Can the golden ratio accurately be expressed in terms of $e$ and $\pi$

The following is exact. :-)

$$\phi=\frac{\frac{\pi}{\pi}+\sqrt{\frac{e+e+e+e+e}{e}}}{\frac{e}{e}+\frac{\pi}{\pi}}$$


$e$ and $\pi$ are transcendental numbers, that is to say they are not the solution of any polynomial with rational coefficients. It's not hard to see that if $x$ is transcendental, then the following are also transcendental:

  • $x \pm c$ for any rational number $c$,
  • $kx$ for any nonzero rational number $k$ (so $x/k$ too),
  • $x^n$ for any whole number $n > 1$,
  • $\sqrt{x}$ and indeed $\sqrt[n]{x}$ for any whole number $n > 1$.

$\phi$ is not transcendental: it is the solution to a simple quadratic polynomial, so it won't be the result of any operations like the above applied to a transcendental number. The only way you're going to get an expression exactly equal to $\phi$ using only one of $e$ and $\pi$ and the above operations is by not really using them at all, e.g. cancelling them out completely, as other answers do.

What if you use both $e$ and $\pi$? Well, somewhat absurdly, it's not even known if $e + \pi$ is irrational, let alone transcendental! So with our current level of knowledge we can't say whether you can make $\phi$ exactly in a nontrivial way. However, I think most mathematicians would be extremely surprised if it turned out that $e + \pi$ or anything like it (apart from $e^{i\pi}$ and its family, of course!) were not transcendental, and hence mostly useless for constructing something like $\phi$.

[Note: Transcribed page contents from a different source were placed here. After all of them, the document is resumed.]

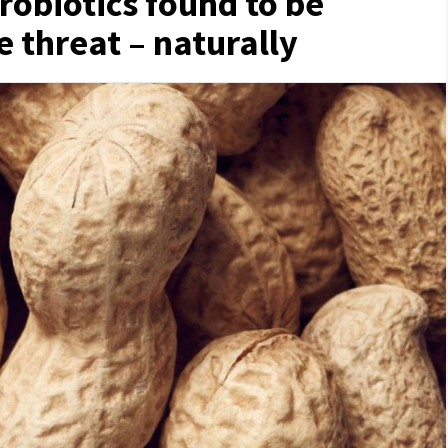
robiotics found to be
e threat – naturally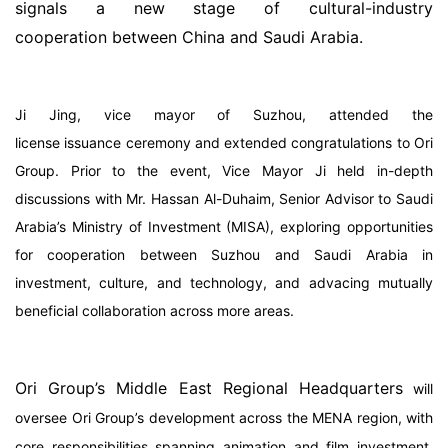
signals a new stage of cultural-industry
cooperation between China and Saudi Arabia.
Ji Jing, vice mayor of Suzhou, attended the
license issuance ceremony and extended congratulations to Ori
Group. Prior to the event, Vice Mayor Ji held in-depth
discussions with Mr. Hassan Al-Duhaim, Senior Advisor to Saudi
Arabia’s Ministry of Investment (MISA), exploring opportunities
for cooperation between Suzhou and Saudi Arabia in
investment, culture, and technology, and advacing mutually
beneficial collaboration across more areas.
Ori Group’s Middle East Regional Headquarters
will
oversee Ori Group’s development across the MENA region, with
core responsibilities spanning animation and film investment,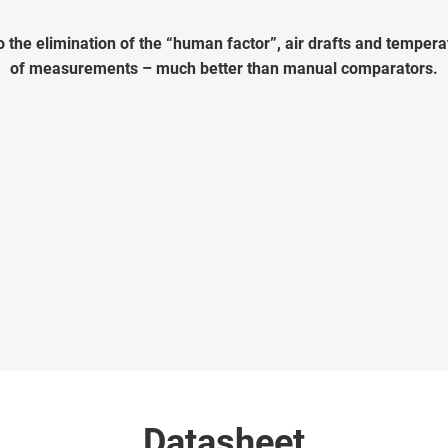
the elimination of the “human factor”, air drafts and temperat
of measurements – much better than manual comparators.
Datasheet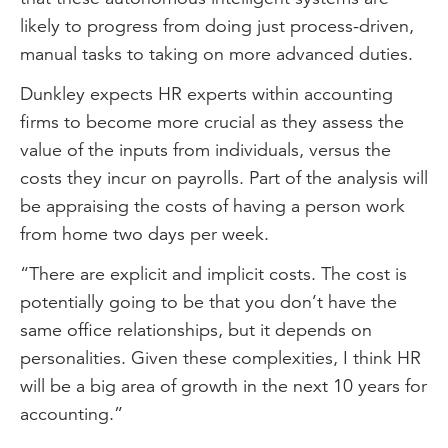
likely to progress from doing just process-driven,
manual tasks to taking on more advanced duties.
Dunkley expects HR experts within accounting
firms to become more crucial as they assess the
value of the inputs from individuals, versus the
costs they incur on payrolls. Part of the analysis will
be appraising the costs of having a person work
from home two days per week.
“There are explicit and implicit costs. The cost is
potentially going to be that you don’t have the
same office relationships, but it depends on
personalities. Given these complexities, I think HR
will be a big area of growth in the next 10 years for
accounting.”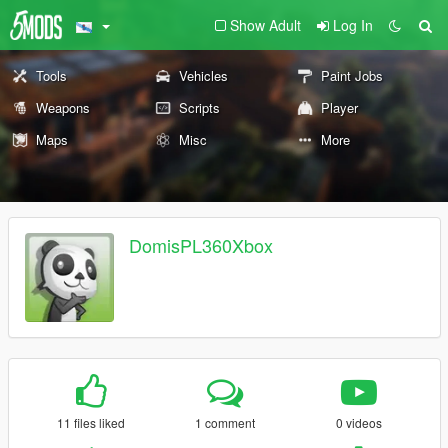
Show Adult
Log In
Tools
Vehicles
Paint Jobs
Weapons
Scripts
Player
Maps
Misc
More
DomisPL360Xbox
11 files liked
1 comment
0 videos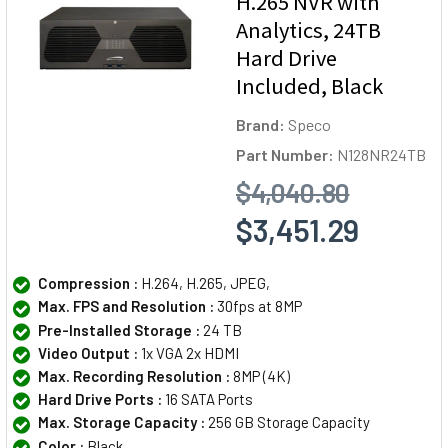
H.265 NVR with
Analytics, 24TB
Hard Drive
Included, Black
Brand:
Speco
Part Number:
N128NR24TB
$4,040.80
$3,451.29
Compression :
H.264, H.265, JPEG,
Max. FPS and Resolution :
30fps at 8MP
Pre-Installed Storage :
24 TB
Video Output :
1x VGA 2x HDMI
Max. Recording Resolution :
8MP (4K)
Hard Drive Ports :
16 SATA Ports
Max. Storage Capacity :
256 GB Storage Capacity
Color :
Black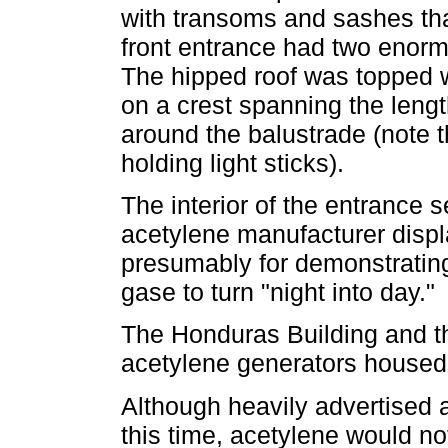
with transoms and sashes tha
front entrance had two enorm
The hipped roof was topped w
on a crest spanning the leng
around the balustrade (note 
holding light sticks).
The interior of the entrance 
acetylene manufacturer displ
presumably for demonstrating 
gase to turn "night into day."
The Honduras Building and th
acetylene generators housed 
Although heavily advertised 
this time, acetylene would no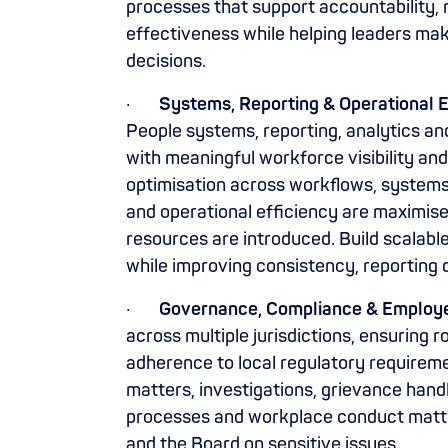
processes that support accountability, 
effectiveness while helping leaders ma
decisions.
·
Systems, Reporting & Operational E
People systems, reporting, analytics an
with meaningful workforce visibility an
optimisation across workflows, systems
and operational efficiency are maximis
resources are introduced. Build scalabl
while improving consistency, reporting 
·
Governance, Compliance & Employe
across multiple jurisdictions, ensurin
adherence to local regulatory requirem
matters, investigations, grievance handl
processes and workplace conduct matter
and the Board on sensitive issues.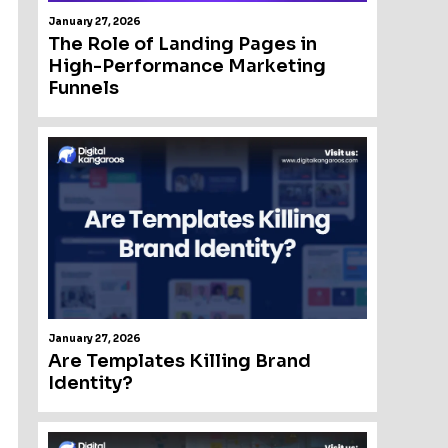
January 27, 2026
The Role of Landing Pages in
High-Performance Marketing
Funnels
January 27, 2026
Are Templates Killing Brand
Identity?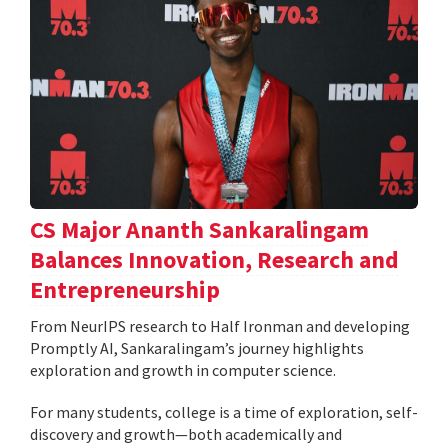
CS Major Ananth Sankaralingam
Balances Innovation, Research and
Entrepreneurship
From NeurIPS research to Half Ironman and developing
Promptly AI, Sankaralingam’s journey highlights
exploration and growth in computer science.
For many students, college is a time of exploration, self-
discovery and growth—both academically and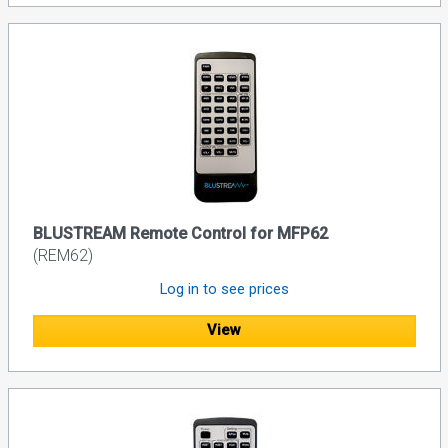
BLUSTREAM Remote Control for MFP62
(REM62)
Log in to see prices
View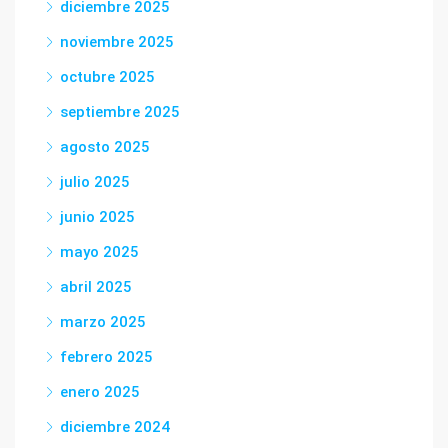
diciembre 2025
noviembre 2025
octubre 2025
septiembre 2025
agosto 2025
julio 2025
junio 2025
mayo 2025
abril 2025
marzo 2025
febrero 2025
enero 2025
diciembre 2024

At the time of writing, three of the other answers simply express the golden ratio by using expressions like $e/e$ and $\pi/\pi$ to get small integers. The fourth and final one discusses why a good solution is unlikely.

I believe using the imaginary unit $i=\sqrt{-1}$ results in the following very elegant solution: $$ \varphi = e^{i\pi/5} + e^{-i\pi/5}. $$

Edit: robjohn notes that one can directly derive the fundamental identity for the golden ratio $\varphi^2 = \varphi + 1$ from this expression:

$$ \begin{align} \color{#C00000}{\left(e^{i\pi/5}+e^{-i\pi/5}\right)}^2 &=e^{i2\pi/5}+2+e^{-i2\pi/5}\\ &=\left(e^{i2\pi/5}+1+e^{-i2\pi/5}\right)+1\\ &=-\left(e^{i4\pi/5}+e^{-i4\pi/5}\right)+1\\ &=\color{#C00000}{\left(e^{i\pi/5}+e^{-i\pi/5}\right)}+1 \end{align}. $$